Apart from the images, the entire listing below must be restated word for word.

→ SOURCE RECORDS
※ ※ ※

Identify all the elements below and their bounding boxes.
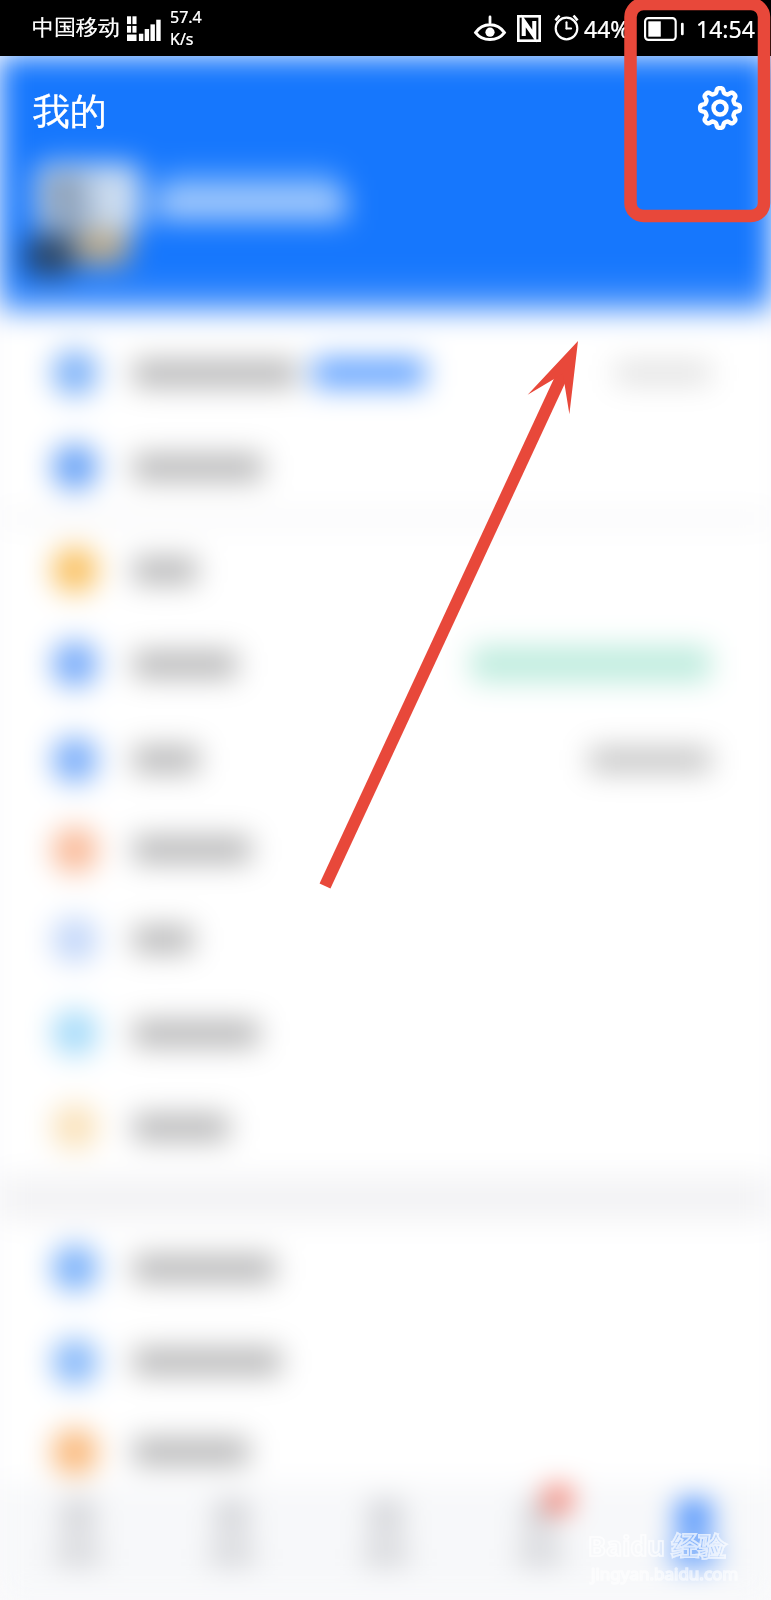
button[interactable] [0, 1315, 771, 1408]
button[interactable] [617, 1484, 771, 1564]
button[interactable] [0, 420, 771, 514]
button[interactable] [155, 1484, 309, 1564]
button[interactable] [0, 891, 771, 988]
button[interactable] [309, 1484, 463, 1564]
button[interactable] [0, 326, 771, 420]
button[interactable] [0, 1484, 155, 1564]
button[interactable] [463, 1484, 617, 1564]
staticText: 57.4 [170, 6, 202, 28]
staticText: 中国移动 [32, 14, 120, 42]
button[interactable] [0, 1078, 771, 1176]
button[interactable] [0, 523, 771, 617]
staticText: jingyan.baidu.com [591, 1562, 739, 1585]
staticText: K/s [170, 28, 194, 50]
button[interactable] [0, 808, 771, 891]
staticText: 44% [584, 13, 630, 44]
button[interactable] [0, 711, 771, 808]
staticText: 我的 [33, 88, 107, 135]
staticText: Baidu 经验 [588, 1527, 726, 1564]
button[interactable]: Settings [684, 72, 756, 144]
button[interactable] [0, 1221, 771, 1315]
button[interactable] [0, 1408, 771, 1495]
staticText: 14:54 [696, 13, 755, 44]
button[interactable] [0, 617, 771, 711]
button[interactable] [0, 988, 771, 1078]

※ ※ ※

→ THE ANSWER
Identify all the elements below and their bounding boxes.
button[interactable] [0, 1315, 771, 1408]
button[interactable] [617, 1484, 771, 1564]
button[interactable] [0, 420, 771, 514]
button[interactable] [155, 1484, 309, 1564]
button[interactable] [0, 891, 771, 988]
button[interactable] [309, 1484, 463, 1564]
button[interactable] [0, 326, 771, 420]
button[interactable] [0, 1484, 155, 1564]
button[interactable] [463, 1484, 617, 1564]
staticText: 57.4 [170, 6, 202, 28]
staticText: 中国移动 [32, 14, 120, 42]
button[interactable] [0, 1078, 771, 1176]
button[interactable] [0, 523, 771, 617]
staticText: jingyan.baidu.com [591, 1562, 739, 1585]
staticText: K/s [170, 28, 194, 50]
button[interactable] [0, 808, 771, 891]
staticText: 44% [584, 13, 630, 44]
button[interactable] [0, 711, 771, 808]
staticText: 我的 [33, 88, 107, 135]
staticText: Baidu 经验 [588, 1527, 726, 1564]
button[interactable]: Settings [684, 72, 756, 144]
button[interactable] [0, 1221, 771, 1315]
button[interactable] [0, 1408, 771, 1495]
staticText: 14:54 [696, 13, 755, 44]
button[interactable] [0, 617, 771, 711]
button[interactable] [0, 988, 771, 1078]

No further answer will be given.